Après avoir posé ces fondements, il sera possible d'étudier l'organisation actuelle des Secours publics, d'en montrer les qualités et d'en faire voir les lacunes et les défauts.

Telle est l'idée qui nous a inspiré, tel est le plan que nous avons suivi. Que cet essai soit imparfait et incomplet, nul n'en est plus convaincu que nous. Nous regrettons surtout de n'avoir pu étudier plus longuement l'histoire si intéressante de la charité dans notre pays. Mais une matière aussi vaste et aussi délicate demanderait le travail de nombreuses années. Quoi qu'il en soit, nous avons surtout tâché d'être clair, et nous serions trop heureux si cet humble travail possède cette qualité, qui ne semble pas être la vertu de prédilection des économistes de notre époque.

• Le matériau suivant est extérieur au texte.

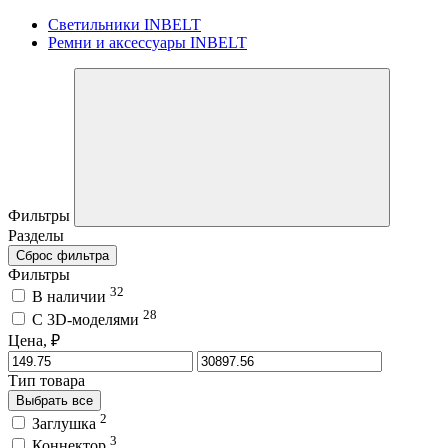
Светильники INBELT
Ремни и аксессуары INBELT
Фильтры
Разделы
Сброс фильтра
Фильтры
32
В наличии
28
C 3D-моделями
Цена, ₽
Тип товара
Выбрать все
2
Заглушка
3
Коннектор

Puissions-nous n'être pas resté trop inférieur à la tâche; puissions-nous surtout avoir contribué, si faiblement que ce soit, à faire connaître le sort des pauvres, et à soulager ainsi ces souffrances, que chacun, dans la mesure de ses forces, doit travailler à diminuer et à guérir.

CHAPITRE I.

DES SECOURS PUBLICS A ROME AVANT AUGUSTE.

SOMMAIRE

I. Causes qui ont rendu nécessaire l'institution des secours publics. Désintéressement des premiers Romains, aisance générale.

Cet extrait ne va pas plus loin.